Unfortunately, we didn’t have the PPE to do that over the last couple of months. So I think there’s a lot of commentary and a lot of legislative debate and intellect and academic debate about that. If you talk to Michael Darling at Northwell, I was listening to him speak 10 days ago so, and he was — he’s commenting about this exact thing because we have to have more ICUs and more inpatient beds for a situation like this, but our surgeons are all sitting at home doing nothing because they can’t come to the facility.

And so kind of that balance of kind of a redesign of both the payment system and the infrastructure. And as Mark mentioned, our LTACHs, which has struggled for years because they’ve been kind of a stepchild of the inpatient facilities, they are, by definition, ventilator hospitals and are thriving right now in this environment.

So I think it’s going to be a whole redesign of the system, preserving inpatient capacity, maybe enhancing the physical design of inpatient capacity and shifting care to the more appropriate setting. And the payment system is going to have to adapt to that as well. And we’ve seen a lot of changes in a lot of emergency changes to the payment system, like in the LTACH situation, to address the situation. And I think that will begin the process of redesigning the system. And I wouldn’t say this is Medicare for all. I’m just saying a total redesign of the system over time.

——————————————————————————–

Michael Patrick Gorman, BTIG, LLC, Research Division – MD & REIT Analyst [47]

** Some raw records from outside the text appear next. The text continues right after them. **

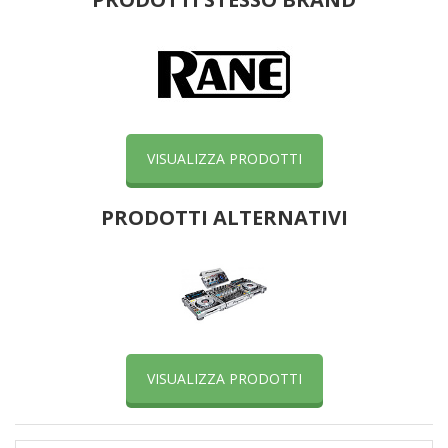
VISUALIZZA PRODOTTI
PRODOTTI ALTERNATIVI
VISUALIZZA PRODOTTI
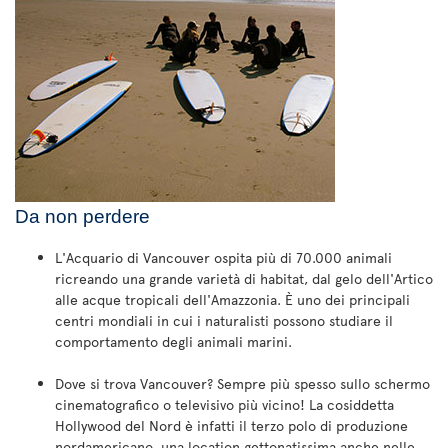
Da non perdere
L'Acquario di Vancouver ospita più di 70.000 animali
ricreando una grande varietà di habitat, dal gelo dell'Artico
alle acque tropicali dell'Amazzonia. È uno dei principali
centri mondiali in cui i naturalisti possono studiare il
comportamento degli animali marini.
Dove si trova Vancouver? Sempre più spesso sullo schermo
cinematografico o televisivo più vicino! La cosiddetta
Hollywood del Nord è infatti il terzo polo di produzione
nordamericano, una location gettonatissima anche nelle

——————————————————————————–

Right. And I guess my question is, have you also have you heard from any of your healthcare system tenants, and it’s probably too early, they’re still putting out fires, but some eye towards whether it’s off-campus or on-campus, having their outpatient facilities better equipped as flex space for future crisis or future pandemics where they can flex capacity if they need to?

——————————————————————————–

John T. Thomas, Physicians Realty Trust – President, CEO & Trustee [48]

——————————————————————————–

Yes. No, I’ve already started to hear that. And there’s — the architects who are — have high-volume health care work are already putting out, not only white papers, but kind of early thoughts around the redesign of, again, both inpatient and outpatient facilities from lessons learned from this. When we had the terrorist events in — after September, in 2001, the big issue is we didn’t have the ERs weren’t set up for patients coming in with a biological attack. And so the ERs got adapted to and became a requirement to have kind of space set aside for that. That’s a microcosm of, I think what we’ll see here.

And the other thing is medical office buildings and outpatient care buildings that have been built in the last 10 years have had very little — just general office space provided for physicians. It’s kind of been — it’s all been about procedure rooms and exam rooms and the physician sees you there and brings in a computer on wheels or an iPad to do them — to record all that.

There’s no place for a physician to do telehealth in these buildings. And so we think there will be a redesign around the expansion because telehealth here to stay. It’s just a matter of where it will be conducted. I don’t think it will be telehealth from home.

I don’t think it’d be telehealth from the medical office building, but we think there’ll be a redesign of our buildings and changes to our buildings and future buildings in the outpatient care setting to facilitate HIPAA compliant, telehealth encounters. And we think it’s a good thing and an efficiency of the system that this crisis has shown can work very well.

——————————————————————————–

Operator [49]

——————————————————————————–

We have reached the end of the question-and-answer session. And I will now turn the call over to John Thomas for closing remarks.

——————————————————————————–

John T. Thomas, Physicians Realty Trust – President, CEO & Trustee [50]

——————————————————————————–

Thank you, again, for joining us today. We do hope that all of your families and colleagues are safe and well. And we look forward to speaking with you soon. Thank you.

——————————————————————————–

Operator [51]

——————————————————————————–

And this concludes today’s conference, and you may disconnect your lines at this time. Thank you for your participation.